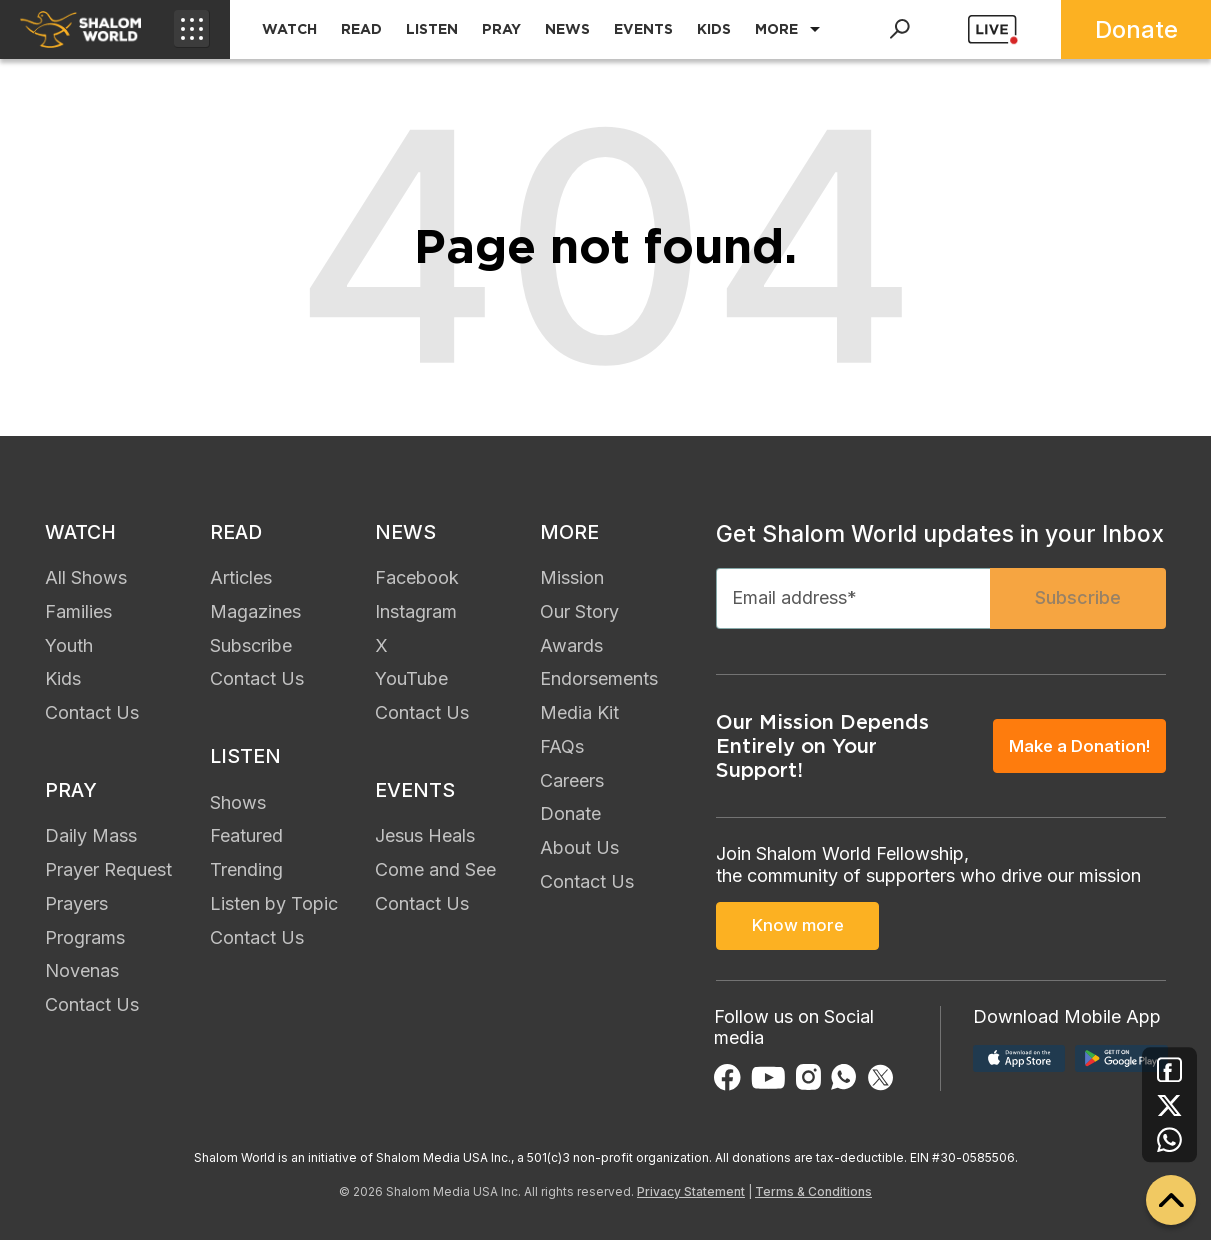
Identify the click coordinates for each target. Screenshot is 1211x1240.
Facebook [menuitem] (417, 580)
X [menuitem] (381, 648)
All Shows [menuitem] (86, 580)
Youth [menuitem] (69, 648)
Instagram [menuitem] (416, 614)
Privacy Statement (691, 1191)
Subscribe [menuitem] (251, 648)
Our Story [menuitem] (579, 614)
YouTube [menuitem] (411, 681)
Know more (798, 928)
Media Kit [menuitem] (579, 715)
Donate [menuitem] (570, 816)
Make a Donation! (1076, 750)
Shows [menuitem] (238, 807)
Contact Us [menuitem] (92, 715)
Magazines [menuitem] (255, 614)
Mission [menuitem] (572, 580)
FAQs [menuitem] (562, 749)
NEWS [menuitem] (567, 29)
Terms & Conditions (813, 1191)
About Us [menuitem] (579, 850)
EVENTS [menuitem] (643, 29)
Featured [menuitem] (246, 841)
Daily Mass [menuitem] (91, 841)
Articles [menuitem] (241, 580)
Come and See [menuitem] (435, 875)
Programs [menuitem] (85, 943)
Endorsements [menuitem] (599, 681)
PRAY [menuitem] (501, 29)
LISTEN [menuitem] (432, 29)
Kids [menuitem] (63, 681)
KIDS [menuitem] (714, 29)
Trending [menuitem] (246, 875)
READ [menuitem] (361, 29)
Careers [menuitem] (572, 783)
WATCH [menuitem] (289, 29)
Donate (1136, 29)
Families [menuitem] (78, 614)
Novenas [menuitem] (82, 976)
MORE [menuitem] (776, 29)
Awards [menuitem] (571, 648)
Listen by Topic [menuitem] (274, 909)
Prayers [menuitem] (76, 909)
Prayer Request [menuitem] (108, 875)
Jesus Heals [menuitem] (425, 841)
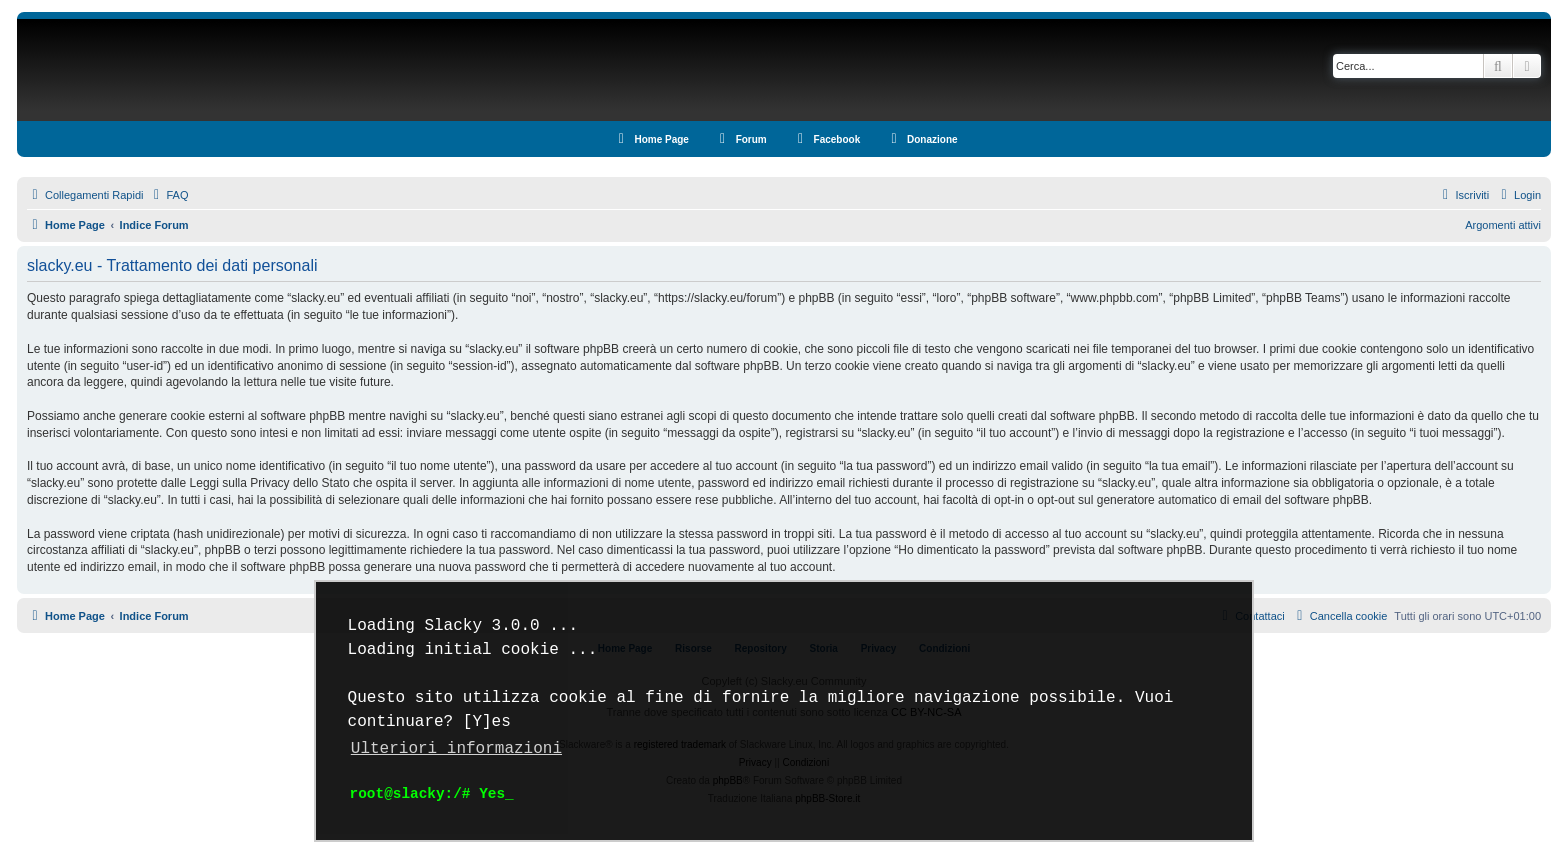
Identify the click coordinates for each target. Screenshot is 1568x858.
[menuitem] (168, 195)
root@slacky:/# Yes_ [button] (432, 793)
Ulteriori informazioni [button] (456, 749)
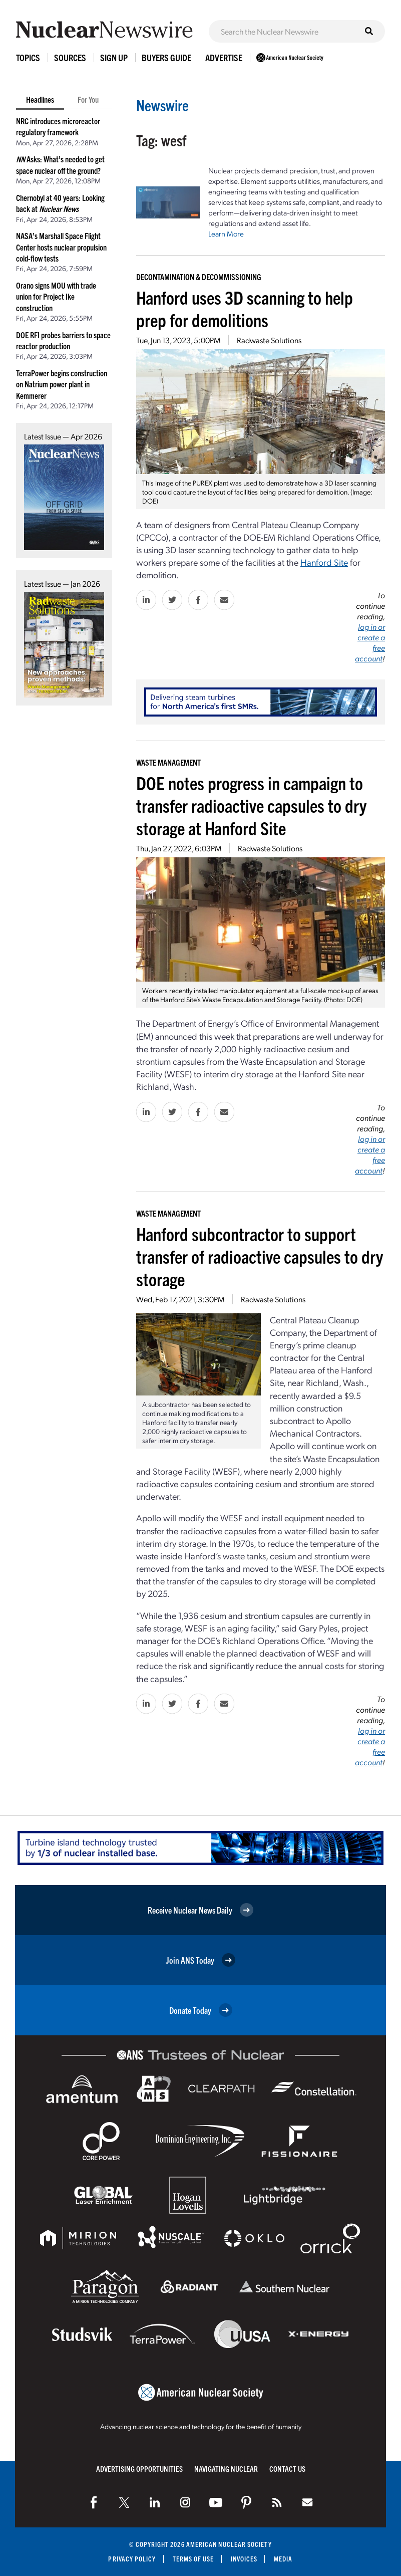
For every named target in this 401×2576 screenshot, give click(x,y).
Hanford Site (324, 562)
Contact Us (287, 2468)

####################

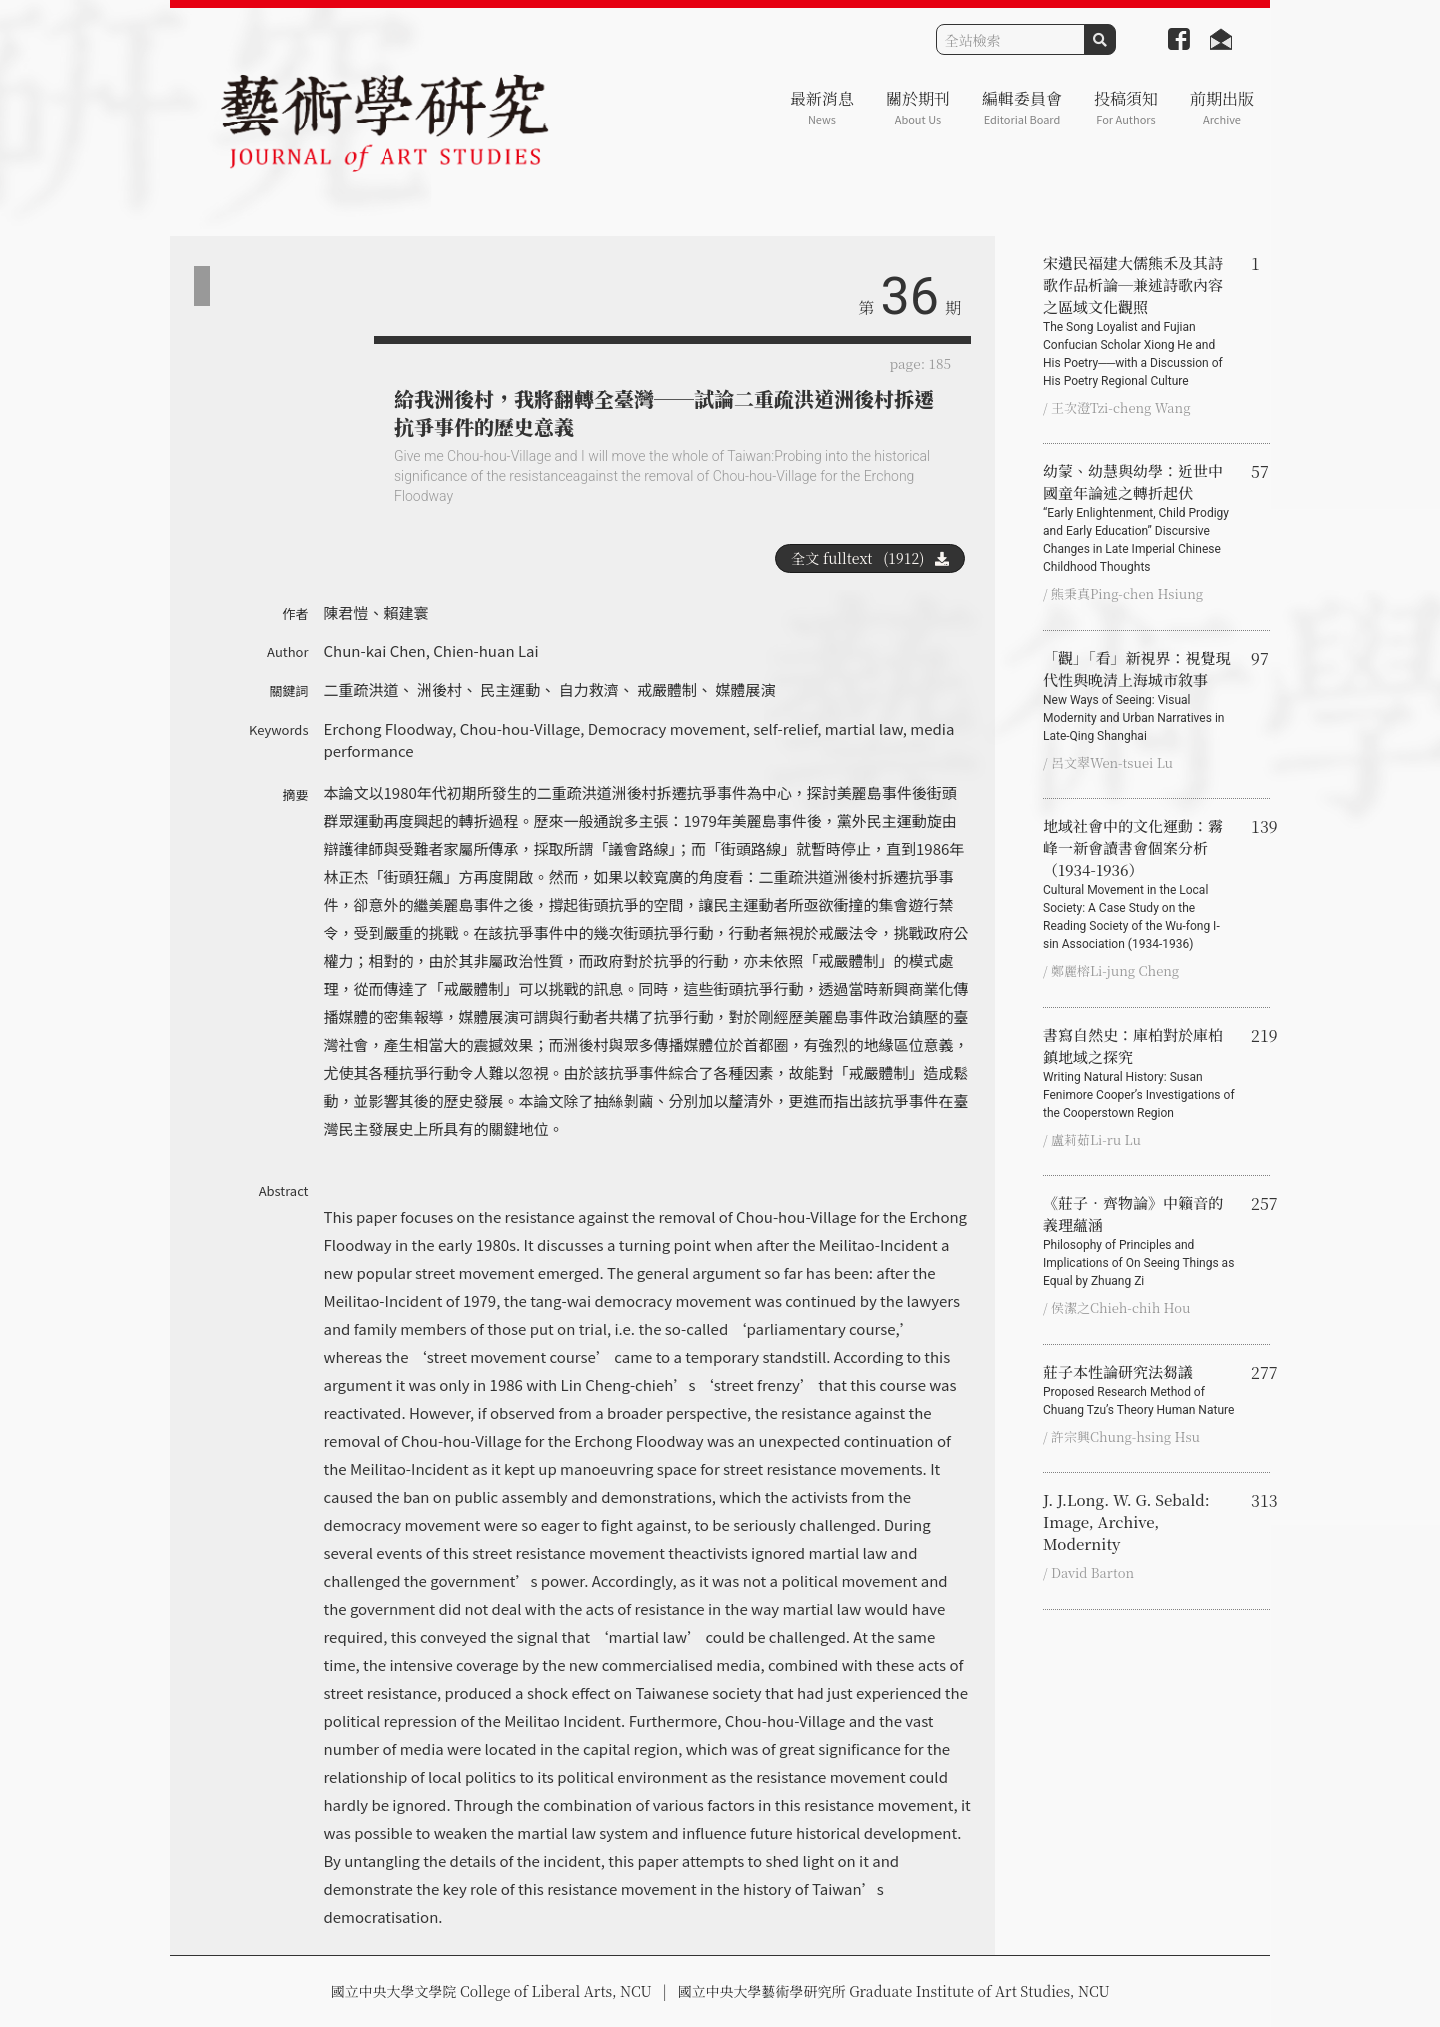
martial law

####################

WHAT YOU WILL DO
In the entries above, find the line with "Donate [menuitem] (570, 816)" and the line with "Screenshot is 1568x858.". Write out exactly those two lines and every line between them, pictures excluded.

RESULT OF THIS EXERCISE
Donate [menuitem] (570, 816)
Make a Donation! (1076, 750)
Shows [menuitem] (238, 807)
Contact Us [menuitem] (92, 715)
Magazines [menuitem] (255, 614)
Mission [menuitem] (572, 580)
FAQs [menuitem] (562, 749)
NEWS [menuitem] (567, 29)
Terms & Conditions (813, 1191)
About Us [menuitem] (579, 850)
EVENTS [menuitem] (643, 29)
Featured [menuitem] (246, 841)
Daily Mass [menuitem] (91, 841)
Articles [menuitem] (241, 580)
Come and See [menuitem] (435, 875)
Programs [menuitem] (85, 943)
Endorsements [menuitem] (599, 681)
PRAY [menuitem] (501, 29)
LISTEN [menuitem] (432, 29)
Kids [menuitem] (63, 681)
KIDS [menuitem] (714, 29)
Trending [menuitem] (246, 875)
READ [menuitem] (361, 29)
Careers [menuitem] (572, 783)
WATCH [menuitem] (289, 29)
Donate (1136, 29)
Families [menuitem] (78, 614)
Novenas [menuitem] (82, 976)
MORE [menuitem] (776, 29)
Awards [menuitem] (571, 648)
Listen by Topic [menuitem] (274, 909)
Prayers [menuitem] (76, 909)
Prayer Request [menuitem] (108, 875)
Jesus Heals [menuitem] (425, 841)
Identify the click coordinates for each target. Screenshot is 1568x858.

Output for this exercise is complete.